@adw Let’s go back to the idea of preventing network access to Templates for a minute. As per current deployed templates, user can install softwares that are included in defined and trusted repositories. Actual problem is to be able to deploy additional GPG public keys to verify signatures of packages for additional repositories. External trusted software repositories, with their own chain of trust and deployment signatures (authenticity, responsibility, integrity validation) is still the best and desired way of deploying softwares inside of Qubes OS.

Problem space

Qubes OS documentation, and contrib documentation, should not redo upstream software installation guides. Qubes OS should be able to provide a general solution, permitting to validate user expected (risky) choices, not permitting to do anything stupid in Templates, unless the user decides to shut down all the protections that were setuped to protect himself… against himself.

Proposed solution

1. The proposed solution (wget-proxy and curl-proxy, if implemented as is), would prevent a user from being able to simply copy paste wget and curl commands coming from any source, since those commands do not have any proxy defined.
2. The “alias” approach. Having aliases for wget pointing to wget-wrapper, and curl pointing to curl-wrapper, could intercept download attempts as @deeplow highlighted and explain to the user why that wget/curl call was intercepted, telling him to replace wget/curl with wget-proxy/curl-proxy.
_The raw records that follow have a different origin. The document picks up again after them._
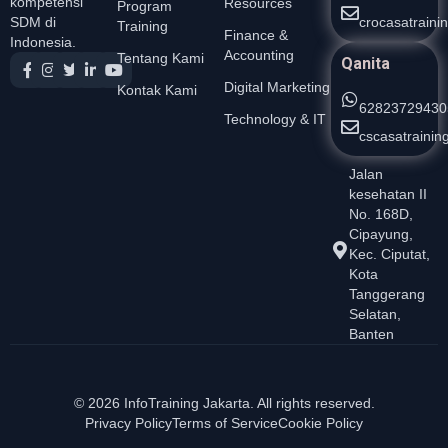
kompetensi
Resources
Program
crocasatrain
SDM di
Training
Finance &
Indonesia.
Accounting
Tentang Kami
Qanita
Digital Marketing
Kontak Kami
62823729430
Technology & IT
cscasatraini
Jalan
kesehatan II
No. 168D,
Cipayung,
Kec. Ciputat,
Kota
Tanggerang
Selatan,
Banten
© 2026 InfoTraining Jakarta. All rights reserved.
Privacy Policy
Terms of Service
Cookie Policy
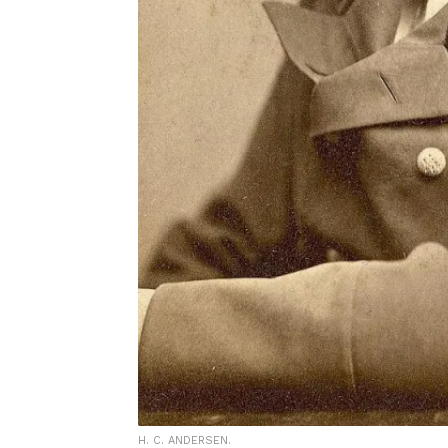
H. C. ANDERSEN.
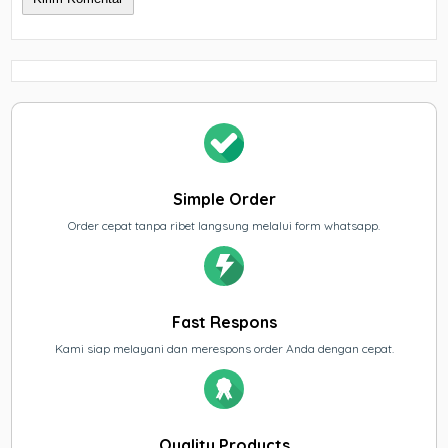
Simple Order
Order cepat tanpa ribet langsung melalui form whatsapp.
Fast Respons
Kami siap melayani dan merespons order Anda dengan cepat.
Quality Products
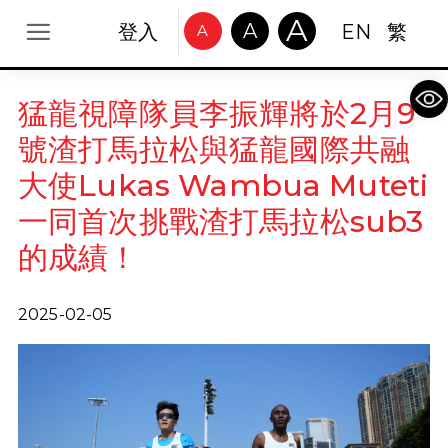
A
A
登入
EN
繁
A
Op
猛龍視障隊員李振輝將於2月9
號渣打馬拉松與猛龍國際共融
大使Lukas Wambua Muteti
一同首次挑戰渣打馬拉松sub3
的成績！
2025-02-05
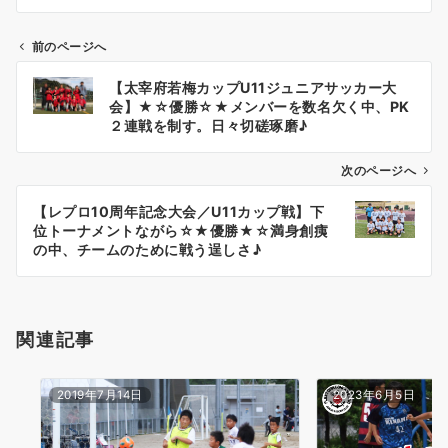
前のページへ
投
【太宰府若梅カップU11ジュニアサッカー大
稿
会】★☆優勝☆★メンバーを数名欠く中、PK
ナ
２連戦を制す。日々切磋琢磨♪
ビ
ゲ
次のページへ
ー
【レプロ10周年記念大会／U11カップ戦】下
シ
位トーナメントながら☆★優勝★☆満身創痍
ョ
の中、チームのために戦う逞しさ♪
ン
関連記事
2019年7月14日
2023年6月5日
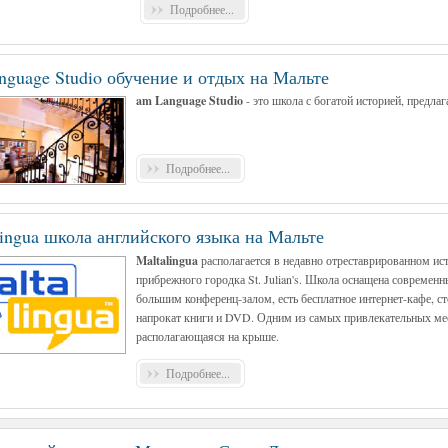
Подробнее...
nguage Studio обучение и отдых на Мальте
am Language Studio
- это школа с богатой историей, предла
Подробнее...
lingua школа английского языка на Мальте
Maltalingua
располагается в недавно отреставрированном ис
прибрежного городка St. Julian's. Школа оснащена совреме
большим конференц-залом, есть бесплатное интернет-кафе, ст
напрокат книги и DVD. Одним из самых привлекательных мес
располагающаяся на крыше.
Подробнее...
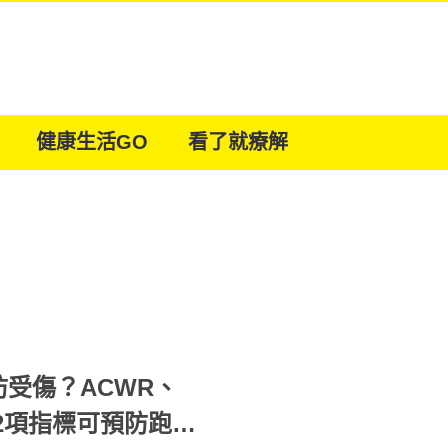
健康生活GO
看了就療解
受傷？ACWR、
2項指標可預防跑步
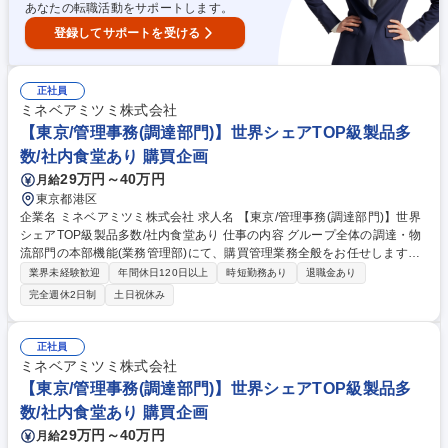
あなたの転職活動をサポートします。
登録してサポートを受ける
正社員
ミネベアミツミ株式会社
【東京/管理事務(調達部門)】世界シェアTOP級製品多
数/社内食堂あり 購買企画
29万円～40万円
月給
東京都港区
企業名 ミネベアミツミ株式会社 求人名 【東京/管理事務(調達部門)】世界
シェアTOP級製品多数/社内食堂あり 仕事の内容 グループ全体の調達・物
流部門の本部機能(業務管理部)にて、購買管理業務全般をお任せします。
各種契約管理やコンプライアンス対応、新組織の業務移行支援など、事業
業界未経験歓迎
年間休日120日以上
時短勤務あり
退職金あり
基盤を支える役割を担って頂きます。 【詳細】 ■取引先情報管理、および
完全週休2日制
土日祝休み
取引基本契約管理業務■経営統合(M&A)対応■取適法、独占禁止法など行
政・コンプライアンス対応業務■CSR調達関連業務■資材部規程の管理■設
備投資対応■取引先倒産時対応■社内教育用教材の作成■会議体運営 募集職
正社員
種 【東京/管理事務(調達部門)】世界シェアTOP級製品多数/社内食堂あり
ミネベアミツミ株式会社
【東京/管理事務(調達部門)】世界シェアTOP級製品多
数/社内食堂あり 購買企画
29万円～40万円
月給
The wrapper could check if netvm is configured for the Template, and if not, warn the user of what he should do instead of calling those commands that cannot be used inside of a Template configured without network access for their protection.

Example

Combined, the end result could be, in the case of a user trying to install signal-desktop over debian-11:

• wget -O- https://updates.signal.org/desktop/apt/keys.asc | gpg --dearmor > signal-desktop-keyring.gpg

  • wget cannot dowload https://updates.signal.org/desktop/apt/keys.asc since Template is configured to not have internet. If you really intended to download that file, please replace wget by wget-proxy in past command line.

• wget-proxy -O- https://updates.signal.org/desktop/apt/keys.asc | gpg --dearmor > signal-desktop-keyring.gpg

Success.

Mitigation

• What we want here is to prevent users to download public key in another VM, copy the public key over the Template, move things around where the user already is puzzled by those simple, relatively truste, instructions (keep Signal example in mind).
• We want to prevent the user of bypassing the Template “no network” policy to follow standard external documentation.
• We want the user to be able to add additional repositories (No @demi GPG public keys packaging won’t help the whole solution here of users still needing to add external repositories, and following upstream instructions is a different problem them trying to prevent users of doing completely crazy stuff in a template @adw. Hopefully they clone it prior anyway, and if they want to give network access to that template, then as you said, that template should not be trusted anymore.
• We want the user to be able to learn what he does wrong and inform him of the security mechanisms in place. So if wget-wrapper and curl-wrapper are defined aliases, able to intercept wget and curl calls if there is no netvm, then telling him to replace his wget call by wget-proxy to download said file will make him understand what is happening, at least. And at best, will stop him from doing crazy stuff in a Template that has no netvm by default.

Makes sense?

@deeplow @adw:

This will still need a solution for users to download and install legitimately Element, Signal, Session and VPN related repositories to say the least. And I do not think that re-documenting each software installation guide to interpret upstream instructions is the way to go. A user intending to install Signal trusts Signal maintainers and their distribution chain. I do not think that complicating UX without explaining to the end-user what is actually happening differently inside of a Template and what he should do about it, on a more general approach, is a good long-term approach.

@adw: I am not saying that wget should be wget-proxy here. I am saying that a user running random scripts will most probably call wget and curl directly, which should fail, but that commands simply failing is not enough to understand (current) where calling wget-proxy as an alias for wget would be disastrous (random, malicious code snippets would be able to download whatever). I’m saying we should tell the user that if the intended file is really intended to be downloaded (wget-wrapper ouput) then the user should just replace wget with wget-proxy

Edit: change the URLs since this discussion has been moved to its own thread.